'Tragedi Gugurnya Ratusan Petugas KPPS Berpotensi Terulang di Pemilu 2024'
Jika tragdei gugurnya KPPS terulang bisa disebut sebagai pelanggaran HAM.
REPUBLIKA.CO.ID, JAKARTA -- Komisi Nasional Hak Asasi Manusia (Komnas HAM) menilai, peristiwa ratusan petugas Kelompok Penyelenggara Pemungutan Suara (KPPS) meninggal dunia saat Pemilu 2019 berpotensi terulang saat Pemilu 2024. Sebab, regulasi yang menjadi acuan penyelenggaran pemilunya masih sama.
"Dengan undang-undang yang sama, maka beban kerja petugas KPPS sebagai indikator kelelahan yang menimbulkan kematian dan sakitnya penyelenggara pemilu mungkin masih akan terjadi," kata Komisioner Komnas HAM Hairansyah saat konferensi pers daring terkait 'Pemantauan Pemenuhan Hak Konstitusional Warga Negara Pra Pemilu Serentak 2024 Dalam Perspektif HAM', Kamis (10/11/2022).

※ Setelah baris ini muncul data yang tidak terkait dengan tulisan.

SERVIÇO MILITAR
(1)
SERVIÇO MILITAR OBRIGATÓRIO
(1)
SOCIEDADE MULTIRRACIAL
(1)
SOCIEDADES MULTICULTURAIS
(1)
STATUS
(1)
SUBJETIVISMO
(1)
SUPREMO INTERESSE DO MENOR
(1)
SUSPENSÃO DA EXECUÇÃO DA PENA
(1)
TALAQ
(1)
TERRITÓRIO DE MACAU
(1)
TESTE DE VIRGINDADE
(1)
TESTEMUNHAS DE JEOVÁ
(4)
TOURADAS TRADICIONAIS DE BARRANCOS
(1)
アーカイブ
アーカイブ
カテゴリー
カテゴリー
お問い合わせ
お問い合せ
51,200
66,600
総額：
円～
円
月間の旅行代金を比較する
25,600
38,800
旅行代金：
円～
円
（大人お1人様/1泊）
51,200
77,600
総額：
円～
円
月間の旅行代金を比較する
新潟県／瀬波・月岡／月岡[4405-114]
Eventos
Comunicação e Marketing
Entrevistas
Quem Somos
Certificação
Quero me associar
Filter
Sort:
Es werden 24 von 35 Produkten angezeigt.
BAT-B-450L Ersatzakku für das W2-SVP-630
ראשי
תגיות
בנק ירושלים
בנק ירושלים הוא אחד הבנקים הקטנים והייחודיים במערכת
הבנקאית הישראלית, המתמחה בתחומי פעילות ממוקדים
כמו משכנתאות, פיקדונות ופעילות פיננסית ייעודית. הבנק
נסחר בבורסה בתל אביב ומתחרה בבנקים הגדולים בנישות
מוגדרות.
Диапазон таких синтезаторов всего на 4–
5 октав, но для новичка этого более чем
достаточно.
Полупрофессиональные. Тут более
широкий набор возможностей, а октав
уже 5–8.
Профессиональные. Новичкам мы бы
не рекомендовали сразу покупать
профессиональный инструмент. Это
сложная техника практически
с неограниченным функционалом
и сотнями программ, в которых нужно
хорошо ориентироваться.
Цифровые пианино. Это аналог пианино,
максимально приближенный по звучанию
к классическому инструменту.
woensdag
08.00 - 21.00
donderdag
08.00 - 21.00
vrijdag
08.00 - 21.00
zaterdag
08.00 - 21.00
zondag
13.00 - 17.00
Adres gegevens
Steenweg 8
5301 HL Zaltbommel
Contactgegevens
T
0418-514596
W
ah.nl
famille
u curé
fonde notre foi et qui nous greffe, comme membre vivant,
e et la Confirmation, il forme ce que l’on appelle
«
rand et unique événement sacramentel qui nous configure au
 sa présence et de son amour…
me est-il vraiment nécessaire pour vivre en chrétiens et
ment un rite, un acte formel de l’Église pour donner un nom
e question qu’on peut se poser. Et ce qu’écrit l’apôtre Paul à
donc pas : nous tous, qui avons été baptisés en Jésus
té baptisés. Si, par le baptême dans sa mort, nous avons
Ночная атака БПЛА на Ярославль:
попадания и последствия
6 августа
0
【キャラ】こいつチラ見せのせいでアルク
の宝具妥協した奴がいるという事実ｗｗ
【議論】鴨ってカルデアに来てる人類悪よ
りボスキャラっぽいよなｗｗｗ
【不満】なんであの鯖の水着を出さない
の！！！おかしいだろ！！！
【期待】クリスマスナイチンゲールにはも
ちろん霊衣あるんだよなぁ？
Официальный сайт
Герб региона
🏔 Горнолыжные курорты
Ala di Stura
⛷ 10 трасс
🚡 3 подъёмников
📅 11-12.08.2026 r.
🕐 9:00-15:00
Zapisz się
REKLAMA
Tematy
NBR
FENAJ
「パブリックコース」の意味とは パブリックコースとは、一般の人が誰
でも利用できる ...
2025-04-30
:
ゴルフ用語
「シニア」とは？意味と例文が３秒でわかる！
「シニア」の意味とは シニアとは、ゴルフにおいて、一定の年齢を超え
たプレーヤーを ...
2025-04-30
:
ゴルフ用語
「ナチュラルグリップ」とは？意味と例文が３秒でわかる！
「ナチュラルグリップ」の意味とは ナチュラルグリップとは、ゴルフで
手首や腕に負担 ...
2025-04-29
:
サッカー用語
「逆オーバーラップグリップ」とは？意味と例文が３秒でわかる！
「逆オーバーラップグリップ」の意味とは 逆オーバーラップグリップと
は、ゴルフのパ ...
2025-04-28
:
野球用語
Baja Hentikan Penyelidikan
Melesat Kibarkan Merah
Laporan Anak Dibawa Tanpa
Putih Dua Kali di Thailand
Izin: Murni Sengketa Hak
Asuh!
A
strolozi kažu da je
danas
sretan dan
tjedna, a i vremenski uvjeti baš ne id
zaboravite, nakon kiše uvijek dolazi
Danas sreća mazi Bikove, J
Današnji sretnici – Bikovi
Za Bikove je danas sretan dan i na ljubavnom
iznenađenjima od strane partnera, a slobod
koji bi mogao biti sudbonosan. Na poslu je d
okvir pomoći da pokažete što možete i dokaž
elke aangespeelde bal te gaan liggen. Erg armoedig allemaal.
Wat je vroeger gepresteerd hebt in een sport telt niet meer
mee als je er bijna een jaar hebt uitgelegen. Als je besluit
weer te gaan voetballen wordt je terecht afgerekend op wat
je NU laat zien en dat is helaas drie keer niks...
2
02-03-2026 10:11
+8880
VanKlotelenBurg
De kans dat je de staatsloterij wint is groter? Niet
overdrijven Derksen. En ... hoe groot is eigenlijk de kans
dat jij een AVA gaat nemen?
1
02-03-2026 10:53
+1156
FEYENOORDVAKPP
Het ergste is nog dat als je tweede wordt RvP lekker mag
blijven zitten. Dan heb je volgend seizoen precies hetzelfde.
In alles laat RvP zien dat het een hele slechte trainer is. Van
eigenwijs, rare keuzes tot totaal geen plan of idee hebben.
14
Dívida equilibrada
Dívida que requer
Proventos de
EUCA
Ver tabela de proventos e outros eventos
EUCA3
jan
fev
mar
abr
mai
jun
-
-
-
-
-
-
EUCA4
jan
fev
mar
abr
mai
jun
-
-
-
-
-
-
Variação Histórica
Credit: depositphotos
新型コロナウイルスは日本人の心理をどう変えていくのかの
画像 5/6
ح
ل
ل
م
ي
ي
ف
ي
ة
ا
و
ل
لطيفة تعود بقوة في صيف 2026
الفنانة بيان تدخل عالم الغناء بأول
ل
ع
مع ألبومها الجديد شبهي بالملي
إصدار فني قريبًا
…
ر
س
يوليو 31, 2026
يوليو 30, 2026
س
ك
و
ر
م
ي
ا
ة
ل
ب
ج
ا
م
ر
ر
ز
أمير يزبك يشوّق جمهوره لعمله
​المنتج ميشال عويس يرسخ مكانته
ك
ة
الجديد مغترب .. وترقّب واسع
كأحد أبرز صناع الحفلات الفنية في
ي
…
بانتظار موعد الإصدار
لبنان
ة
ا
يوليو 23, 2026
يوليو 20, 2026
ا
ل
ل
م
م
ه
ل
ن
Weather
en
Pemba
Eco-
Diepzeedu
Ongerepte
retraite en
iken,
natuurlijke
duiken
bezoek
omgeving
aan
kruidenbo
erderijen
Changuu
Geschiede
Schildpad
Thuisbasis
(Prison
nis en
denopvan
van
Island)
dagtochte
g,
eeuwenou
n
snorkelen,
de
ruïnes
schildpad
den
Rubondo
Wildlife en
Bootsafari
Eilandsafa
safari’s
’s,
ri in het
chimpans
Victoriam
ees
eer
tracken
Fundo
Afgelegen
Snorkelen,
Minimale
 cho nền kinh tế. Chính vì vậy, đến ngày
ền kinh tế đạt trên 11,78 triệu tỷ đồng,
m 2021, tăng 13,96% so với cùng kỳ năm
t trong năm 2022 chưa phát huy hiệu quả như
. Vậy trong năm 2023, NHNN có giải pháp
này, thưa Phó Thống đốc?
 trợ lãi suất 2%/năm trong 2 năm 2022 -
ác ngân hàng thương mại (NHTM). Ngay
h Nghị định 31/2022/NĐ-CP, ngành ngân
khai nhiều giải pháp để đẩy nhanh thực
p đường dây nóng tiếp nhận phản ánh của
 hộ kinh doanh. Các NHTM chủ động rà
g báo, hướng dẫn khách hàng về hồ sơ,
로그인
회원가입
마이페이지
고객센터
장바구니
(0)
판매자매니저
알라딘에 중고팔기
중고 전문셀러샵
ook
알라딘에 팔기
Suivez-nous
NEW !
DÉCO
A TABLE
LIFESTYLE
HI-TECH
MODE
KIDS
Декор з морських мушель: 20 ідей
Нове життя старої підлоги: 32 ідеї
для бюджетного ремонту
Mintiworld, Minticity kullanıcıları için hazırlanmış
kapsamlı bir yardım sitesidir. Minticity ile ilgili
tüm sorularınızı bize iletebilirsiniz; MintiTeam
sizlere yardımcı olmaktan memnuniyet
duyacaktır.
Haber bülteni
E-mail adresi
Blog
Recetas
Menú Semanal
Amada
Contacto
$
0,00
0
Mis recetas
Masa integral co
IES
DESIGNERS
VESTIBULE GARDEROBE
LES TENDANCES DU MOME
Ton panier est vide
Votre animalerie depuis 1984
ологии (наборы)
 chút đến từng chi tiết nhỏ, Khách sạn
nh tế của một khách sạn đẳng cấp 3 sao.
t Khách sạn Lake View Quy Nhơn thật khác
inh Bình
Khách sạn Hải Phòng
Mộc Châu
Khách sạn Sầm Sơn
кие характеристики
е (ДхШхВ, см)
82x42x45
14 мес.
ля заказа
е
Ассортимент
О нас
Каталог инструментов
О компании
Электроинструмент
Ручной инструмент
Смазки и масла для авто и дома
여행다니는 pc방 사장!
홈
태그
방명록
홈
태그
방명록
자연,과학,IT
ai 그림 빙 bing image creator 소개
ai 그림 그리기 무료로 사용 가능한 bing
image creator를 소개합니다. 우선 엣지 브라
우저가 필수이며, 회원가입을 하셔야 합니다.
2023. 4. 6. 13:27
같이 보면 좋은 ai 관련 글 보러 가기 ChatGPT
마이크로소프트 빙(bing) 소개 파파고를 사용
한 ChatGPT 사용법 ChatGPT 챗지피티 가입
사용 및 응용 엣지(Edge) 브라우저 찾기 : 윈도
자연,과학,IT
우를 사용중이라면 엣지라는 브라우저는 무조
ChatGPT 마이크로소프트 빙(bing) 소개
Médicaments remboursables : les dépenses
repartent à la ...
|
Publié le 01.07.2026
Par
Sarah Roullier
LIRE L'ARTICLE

Sebagai informasi, Pemilu 2019 dan Pemilu 2024 sama-sama mengacu pada UU Nomor 7 Tahun 2017 tentang Pemilu. Saat Pemilu 2019 diketahui ada 894 petugas KPPS yang meninggal dunia, yang salah satu faktor penyebabnya adalah kelelahan karena beban kerja tinggi. Terdapat pula 1.000 lebih petugas yang jatuh sakit.
Hairansyah mengatakan, ihwal meninggalnya petugas KPPS dalam jumlah masif ini menjadi perhatian utama Komnas HAM. Dia mengingatkan penyelenggara pemilu dan pemerintah untuk mencegah peristiwa itu terjadi kembali saat Pemilu 2024.
"Makanya dari sekarang kami mendorong agar ada upaya perbaikan regulasi maupun teknis agar peristiwa sama tidak berulang kembali," ujarnya.
Dia menegaskan, jika peristiwa kematian massal petugas KPPS benar terjadi kembali saat Pemilu 2024, hal itu terjadi karena kelalaian penyelenggara pemilu. Sebab, penyelenggara pemilu tidak melakukan perbaikan regulasi teknis, menyediakan fasilitas dan anggaran, serta menyiapkan langkah mitigasi.
"Sehingga akhirnya Komnas HAM, bisa mengatakan bahwa terjadi pelanggaran HAM dalam Pemilu 2024," ujar Koordinator Subkomisi Penegakan HAM pada Komnas HAM itu.
Untuk mencegah peristiwa pilu itu terjadi kembali, Komnas HAM memberikan sejumlah rekomendasi kepada KPU. Pertama, penggunakan teknologi informasi untuk memudahkan tugas-tugas penyelenggara. Dengan begitu, beban kerja petugas KPPS bisa berkurang.
Kedua, perbaiki proses pengadaan dan pendistribusian logistik pemilu agar tidak ada lagi kasus surat suara tertukar maupun logistik terlambat sampai di Tempat Pemungutan Suara (TPS). Hal ini penting karena berkaitan langsung dengan keselamatan dan kesehatan petugas KPPS.
"Temuan kami saat Pemilu 2019, keterlambatan logistik membuat petugas KPPS harus menunggu, bahkan sampai pagi. Padahal mereka harus mengurus pencoblosan, perhitungan, dan rekapitulasi suara di pagi hari. Kekuatan fisik mereka terkuras," kata Hariansyah.
Ketiga, KPU perlu membuat aturan panduan penyelenggaran terkait aspek kesehatan petugas, terutama saat hari pencoblosan. Dengan adanya panduan ini, diharapkan petugas KPPS memperhatikan kesehatan mereka sedari awal.
Hairansyah mengatakan, aturan panduan itu harus memuat soal ketentuan jam kerja. Harus ada pula ketentuan terkait asupan petugas KPPS. Misalnya acuan berapa gelas kopi yang bisa mereka konsumsi saat hari pencoblosan. Termasuk pula batasan konsumsi rokok. Selain itu, perlu pula rekomendasi jenis vitamin yang bisa mereka konsumsi.
Keempat, KPU harus berkoordinasi dengan Kementerian Kesehatan terkait kesiapan tenaga kesehatan dan fasilitas kesehatan saat hari pencoblosan. Sebelumnya, KPU telah menyiapkan sejumlah upaya untuk mencegah gugurnya petugas KPPS saat Pemilu 2019.
Salah satunya adalah mendesain TPS hanya untuk 300 pemilih maksimal sehingga total durasi pencoblosan hanya enam jam. KPU juga berencana membuat formulir perhitungan suara atau biasa disebut formulir C1 dalam format digital.